Ed Miliband has called for the Green Investment Bank (GIB) to have “real powers to borrow and attract investment”. The United Kingdom Without Incineration Network (UKWIN) and Biofuelwatch have responded by saying that any increase in funding or powers for the GIB should be linked to a responsibility to be greener in their investments.
Almuth Ernsting of Biofuelwatch said: “It is not right that the Green Investment Bank is making very un-green investments in waste incineration and biomass. If they are to be given more powers it should come with a ban on investments in these unsustainable technologies.”

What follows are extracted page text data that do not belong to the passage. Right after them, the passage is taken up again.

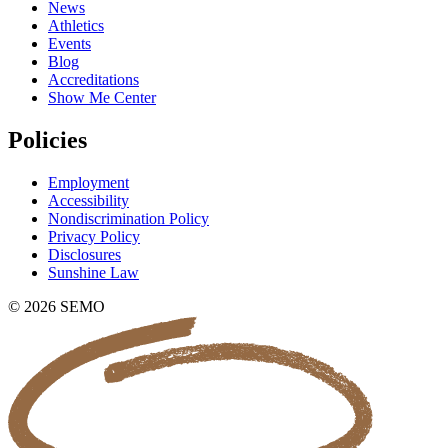
News
Athletics
Events
Blog
Accreditations
Show Me Center
Policies
Employment
Accessibility
Nondiscrimination Policy
Privacy Policy
Disclosures
Sunshine Law
© 2026 SEMO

Shlomo Dowen of UKWIN added: “There is no place for incineration, gasification or pyrolysis in the circular economy. The GIB should not be acting as if we can burn our way out of climate change – instead they need to be investing in alternatives to incineration that will preserve, rather than destroy, our valuable resources.”

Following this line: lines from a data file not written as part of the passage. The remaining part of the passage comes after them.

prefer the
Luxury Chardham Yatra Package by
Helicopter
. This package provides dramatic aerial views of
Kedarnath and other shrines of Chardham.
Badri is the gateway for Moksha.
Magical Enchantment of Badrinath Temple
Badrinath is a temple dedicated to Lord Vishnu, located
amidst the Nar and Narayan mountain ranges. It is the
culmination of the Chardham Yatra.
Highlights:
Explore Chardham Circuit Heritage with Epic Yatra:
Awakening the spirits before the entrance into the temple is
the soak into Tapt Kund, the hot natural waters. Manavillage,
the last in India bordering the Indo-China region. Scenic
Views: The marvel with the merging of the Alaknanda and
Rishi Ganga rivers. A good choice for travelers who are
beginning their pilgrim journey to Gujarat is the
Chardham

Biofuelwatch, UKWIN and local environmentalists protested at the Green Investment Bank’s two Annual Review events in London on 25th and Edinburgh on 26th June as part of their calls on the GIB to stop investing in waste incineration and biomass. This included calls for the revocation of the Bank’s controversial investments in Drax and several other biomass and gasification projects.

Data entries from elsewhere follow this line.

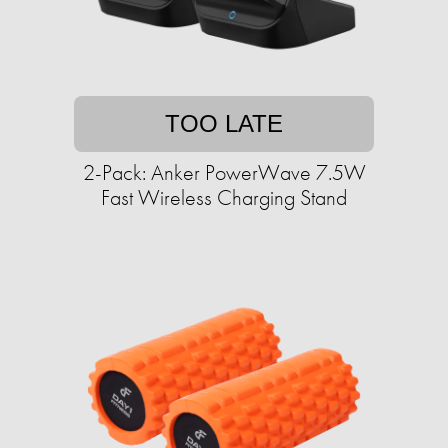
TOO LATE
2-Pack: Anker PowerWave 7.5W
Fast Wireless Charging Stand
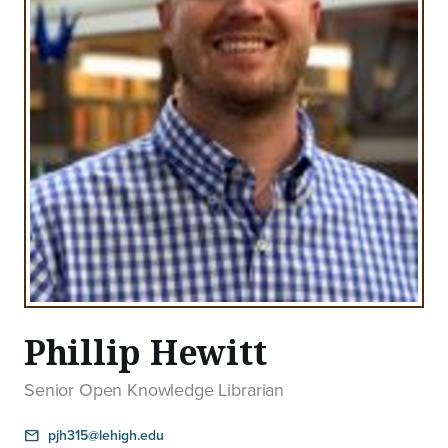
Phillip Hewitt
Senior Open Knowledge Librarian
pjh315@lehigh.edu
email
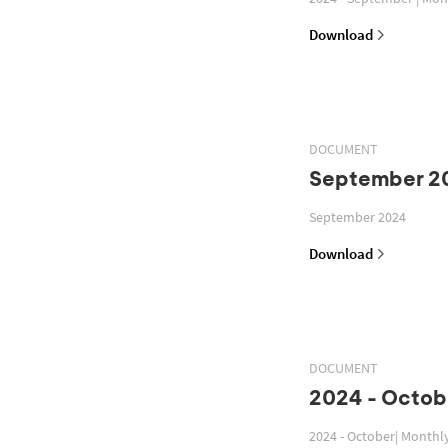
Download
DOCUMENT
September 2
September 2024
Download
DOCUMENT
2024 - Octob
2024 - October| Monthl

According to the report More Jobs, Less Waste: “For the United Kingdom, if an ambitious but achievable recycling target of 70% for municipal waste was set and achieved by 2025, then conservative estimates suggest that across the UK this could create 29,400 new direct jobs in recycling, 14,700 indirect jobs in supply chains and 7,300 induced jobs in the wider economy relative to 2006. Of these potential 51,400 total new jobs some 42,300 might be in England with an estimated 4,700 in Scotland, 2,600 in Wales and 1,800 in Northern Ireland.”